Blending Two Datasets

Spreadsheet Data Preparation to Blend Two Datasets

One of the most powerful aspects of Scoop is it's ability to blend data from two different datasets, and accordingly from two different source applications. Blending data is similar to adding calculated columns in that it uses a sheetlet template to allow you to create formulas that calculate records in your new dataset. However there are a couple of key differences:

  • Instead of the source being a single source report, you can specify two inputs
  • While each input is tied to a source dataset, you can aggregate and filter from those datasets using queries

So, to blend two datasets the process is:

  1. Specify a query for each of your source datasets the indicates which columns you want to use, how the data should be filtered and whether it should be aggregated
  2. Create a blending condition in the sheetlet template that specifies when an output record should be created - i.e. a condition, that when true, results in an output record
  3. Create formulas for your resulting dataset by specifying column names and formulas for the output records
  4. Processing the dataset

To create a blended dataset select the "Existing Scoop Data" option for creating a new dataset, since you will be creating a dataset that is based on data that is already in Scoop in other datasets.

Specify a name and optionally a description for your new dataset.

From here, you can select blended to blend two different queries together.

Because Scoop can aggregate and filter data in a query (see Dataset Queries), sometimes it may be useful just to do that on a single source. In which case, you can select "Aggregated" as an option instead. In that case you will only have to specify a single dataset query and can construct an aggregated dataset as a result. For the purposes here, we will blend two queries.

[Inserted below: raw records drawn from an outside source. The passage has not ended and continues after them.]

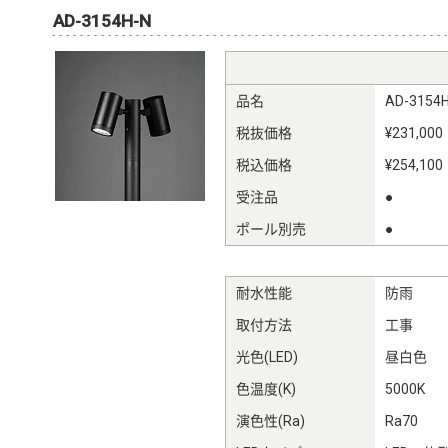
AD-3154H-N
品名
AD-3154
税抜価格
¥231,000
税込価格
¥254,100
受注品
●
ポール別売
●
耐水性能
防雨
取付方法
工事
光色(LED)
昼白色
色温度(K)
5000K
演色性(Ra)
Ra70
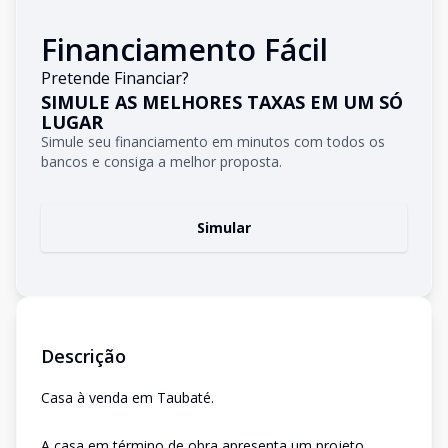
Financiamento Fácil
Pretende Financiar?
SIMULE AS MELHORES TAXAS EM UM SÓ
LUGAR
Simule seu financiamento em minutos com todos os
bancos e consiga a melhor proposta.
Simular
Descrição
Casa à venda em Taubaté.
A casa em término de obra apresenta um projeto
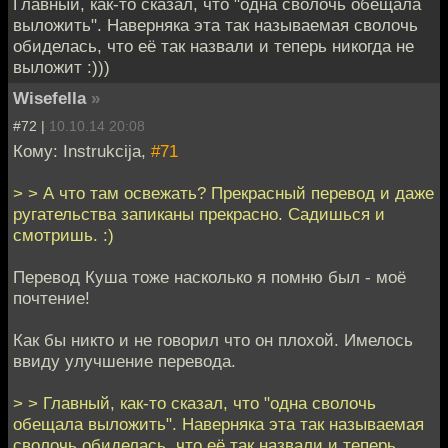
Главный, как-то сказал, что "одна сволочь обещала
выложить". Наверняка эта так называемая сволочь
обиделась, что её так назвали и теперь никогда не
выложит :)))
Wisefella
»
#72 |
10.10.14 20:08
Кому: Instrukcija,
#71
> > А что там освежать? Прекрасный перевод и даже
ругательства запиканы прекрасно. Садишься и
смотришь. :)
Перевод Куша тоже насколько я помню был - моё
почтение!
Как бы никто и не говорил что он плохой. Имелось
ввиду улучшение перевода.
> > Главный, как-то сказал, что "одна сволочь
обещала выложить". Наверняка эта так называемая
сволочь обиделась, что её так назвали и теперь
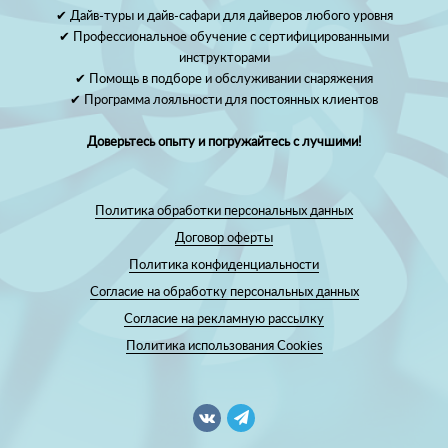
✔ Дайв-туры и дайв-сафари для дайверов любого уровня
✔ Профессиональное обучение с сертифицированными
инструкторами
✔ Помощь в подборе и обслуживании снаряжения
✔ Программа лояльности для постоянных клиентов
Доверьтесь опыту и погружайтесь с лучшими!
Политика обработки персональных данных
Договор оферты
Политика конфиденциальности
Согласие на обработку персональных данных
Согласие на рекламную рассылку
Политика использования Cookies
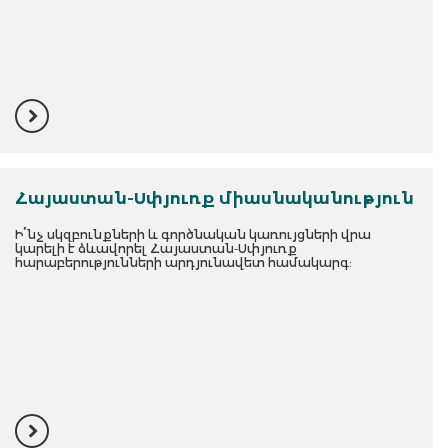
Հայաստան-Սփյուռք միասնականություն
Ի՞նչ սկզբունքների և գործնական կառույցների վրա
կարելի է ձևավորել Հայաստան-Սփյուռք
հարաբերությունների արդյունավետ համակարգ:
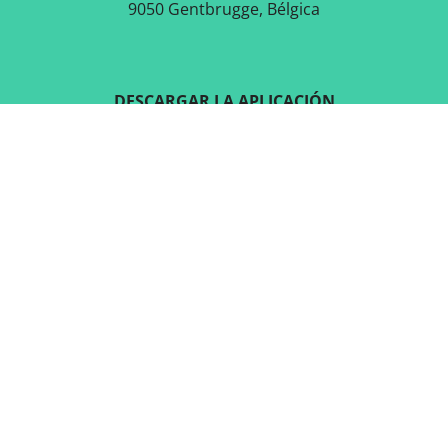
9050 Gentbrugge, Bélgica
DESCARGAR LA APLICACIÓN
GRATUITA
SÍGUENOS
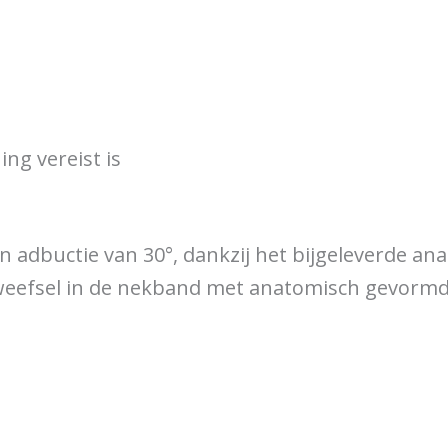
ng vereist is
n adbuctie van 30°, dankzij het bijgeleverde 
 weefsel in de nekband met anatomisch gevormd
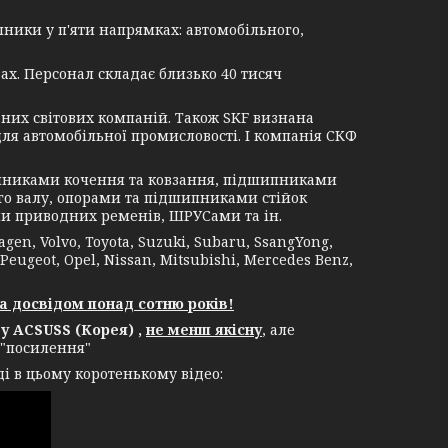
ники у п'яти напрямках: автомобільного,
ах. Персонал складає близько 40 тисяч
их світових компаній. Також SKF визнана
я автомобільної промисловості. І компанія СКФ
никами кочення та ковзання, підшипниками
о валу, опорами та підшипниками стійок
и приводних ременів, ШРУСами та ін.
, Volvo, Toyota, Suzuki, Subaru, SsangYong,
 Peugeot, Opel, Nissan, Mitsubishi, Mercedes Benz,
а досвідом понад сотню років!
 ACSUSS (Корея) ,
не менш якісну
, але
 "посилення"
і в цьому коротенькому відео:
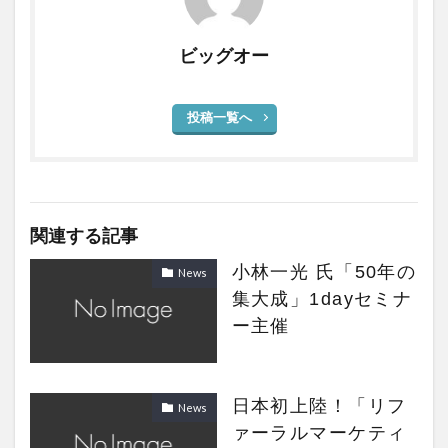
ビッグオー
投稿一覧へ
関連する記事
小林一光 氏「50年の
News
集大成」1dayセミナ
ー主催
日本初上陸！「リフ
News
ァーラルマーケティ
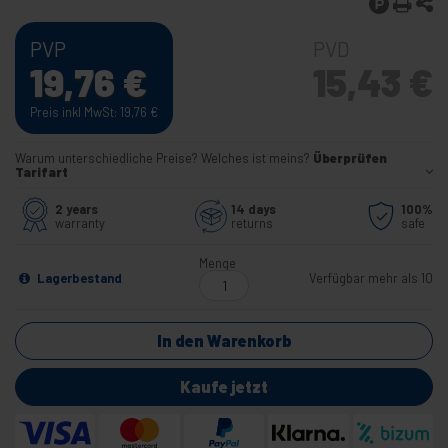
PVP
PVD
19,76
€
15,43
€
Preis inkl MwSt: 19,76
€
Warum unterschiedliche Preise? Welches ist meins?
Überprüfen
Tarifart
2 years
14 days
100%
warranty
returns
safe
Menge
Lagerbestand
Verfügbar mehr als 10
In den Warenkorb
Kaufe jetzt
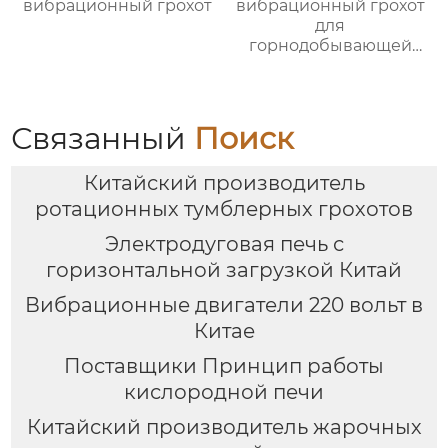
вибрационный грохот
вибрационный грохот
для
горнодобывающей
промышленности
Связанный
Поиск
Китайский производитель
ротационных тумблерных грохотов
Электродуговая печь с
горизонтальной загрузкой Китай
Вибрационные двигатели 220 вольт в
Китае
Поставщики Принцип работы
кислородной печи
Китайский производитель жарочных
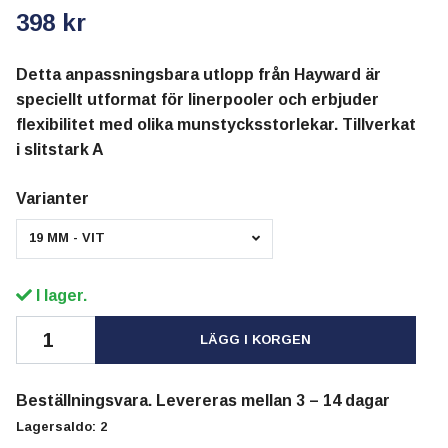
398 kr
Detta anpassningsbara utlopp från Hayward är
speciellt utformat för linerpooler och erbjuder
flexibilitet med olika munstycksstorlekar. Tillverkat
i slitstark A
Varianter
19 MM - VIT
I lager.
LÄGG I KORGEN
Beställningsvara. Levereras mellan 3 – 14 dagar
Lagersaldo:
2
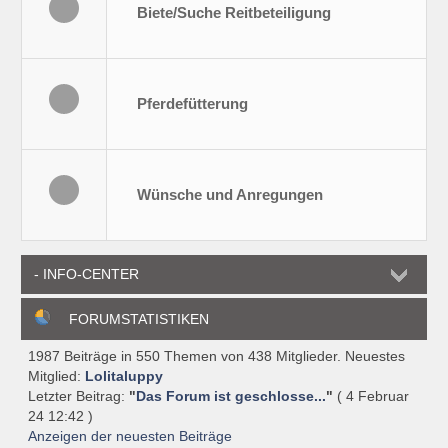
Biete/Suche Reitbeteiligung
Pferdefütterung
Wünsche und Anregungen
- INFO-CENTER
FORUMSTATISTIKEN
1987 Beiträge in 550 Themen von 438 Mitglieder. Neuestes
Mitglied:
Lolitaluppy
Letzter Beitrag:
"
Das Forum ist geschlosse...
"
( 4 Februar
24 12:42 )
Anzeigen der neuesten Beiträge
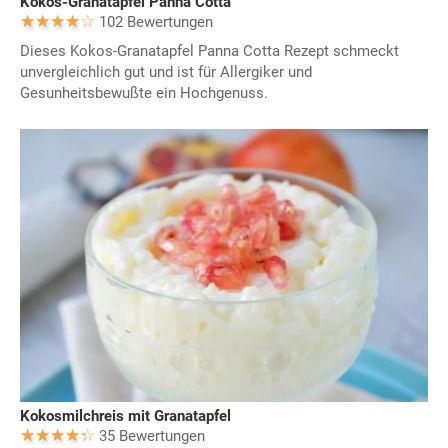
Kokos-Granatapfel Panna Cotta
102 Bewertungen
Dieses Kokos-Granatapfel Panna Cotta Rezept schmeckt
unvergleichlich gut und ist für Allergiker und
Gesunheitsbewußte ein Hochgenuss.
Kokosmilchreis mit Granatapfel
35 Bewertungen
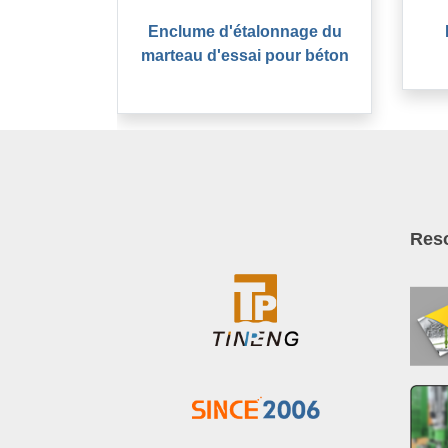
Enclume d'étalonnage du
marteau d'essai pour béton
Res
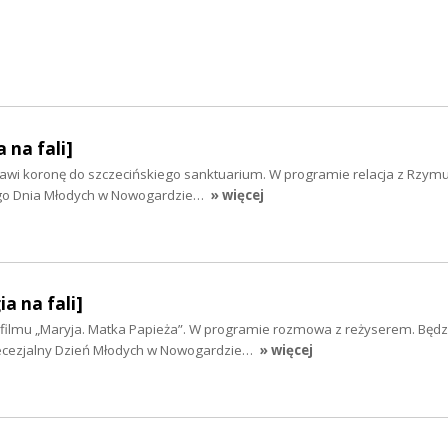
 na fali]
ławi koronę do szczecińskiego sanktuarium. W programie relacja z Rzy
nego Dnia Młodych w Nowogardzie…
» więcej
ia na fali]
filmu „Maryja. Matka Papieża”. W programie rozmowa z reżyserem. Będz
iecezjalny Dzień Młodych w Nowogardzie…
» więcej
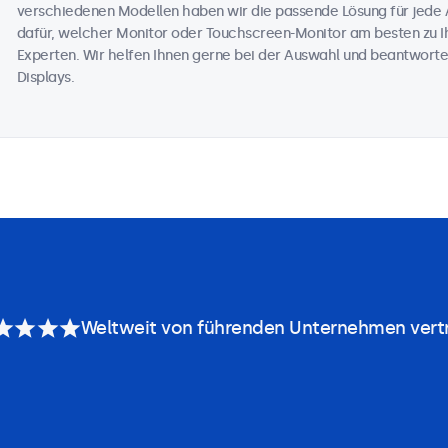
verschiedenen Modellen haben wir die passende Lösung für jede 
dafür, welcher Monitor oder Touchscreen-Monitor am besten zu Ih
Experten. Wir helfen Ihnen gerne bei der Auswahl und beantworte
Displays.
Weltweit von führenden Unternehmen vert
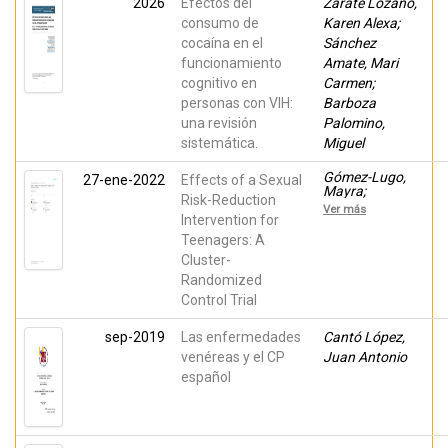
2026
Efectos del
Zarate Lozano,
consumo de
Karen Alexa;
cocaína en el
Sánchez
funcionamiento
Amate, Mari
cognitivo en
Carmen;
personas con VIH:
Barboza
una revisión
Palomino,
sistemática.
Miguel
Gómez-Lugo,
27-ene-2022
Effects of a Sexual
Mayra;
Risk-Reduction
Morales,
Ver más
Alexandra;
Intervention for
Saavedra-Roa,
Teenagers: A
Alejandro;
Cluster-
Charris,
Janivys; Abello,
Randomized
Daniella;
Control Trial
Marchal,
Laurent;
García-
sep-2019
Las enfermedades
Cantó López,
Roncallo,
venéreas y el CP
Juan Antonio
Paola; García-
Montaño,
español
Eileen;
Pérez‑Pedraza,
Diana;
ESPADA, JOSE
P.; Vallejo-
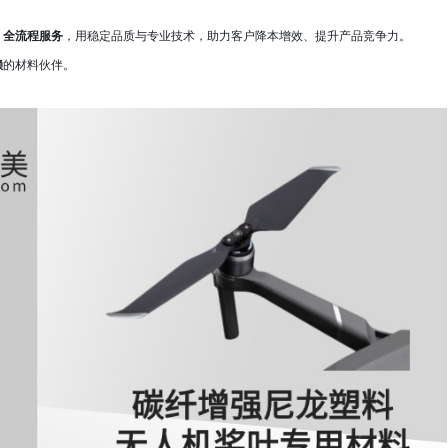
、全流程服务
，用稳定品质与专业技术，助力客户降本增效、提升产品竞争力。
赖
的材料伙伴。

You can then construct the two source queries for your new dataset. See Dataset Queries for more information how to aggregate and filter using the dataset query screen. First, specify the first query from your datasets.

Then, specify the second query.

Now, one the blending page, you can specify a blending condition as below. Basically, Scoop evaluates all the records in the first query against all the records in the second query. Where the blending condition is true, an output record is created. This allows you to create a variety of ways to link sources together. Most commonly you will simply test if two rows, generally some sort of identifier, are equal. However, you may need to do some additional calculations to clean up some fields in order to make them match.

Finally, just like when adding calculated columns, there is an output record row. That row is calculated every time the blending condition is true so that you can create precisely the output that you would like in your dataset.

As with calculated columns, there is a full spreadsheet that is behind this sheetlet template. If you would like to open it up you can also click on the green spreadsheet icon in the upper left. That will open up the underlying spreadsheet in Google sheets where you can create side calculations if you like. After you specify your blend you can click on the Preview Data tab to make sure that you are generating the expected results.

Finally, when you are happy with your blended data conditions, you can name and optionally add a description to your new dataset.

You can also optionally select one of the checkboxes at the bottom. When checked, Scoop will trigger the reprocessing of this dataset when one or both of the source datasets is updated. In this way you can ensure that this dataset is always kept up-to-date.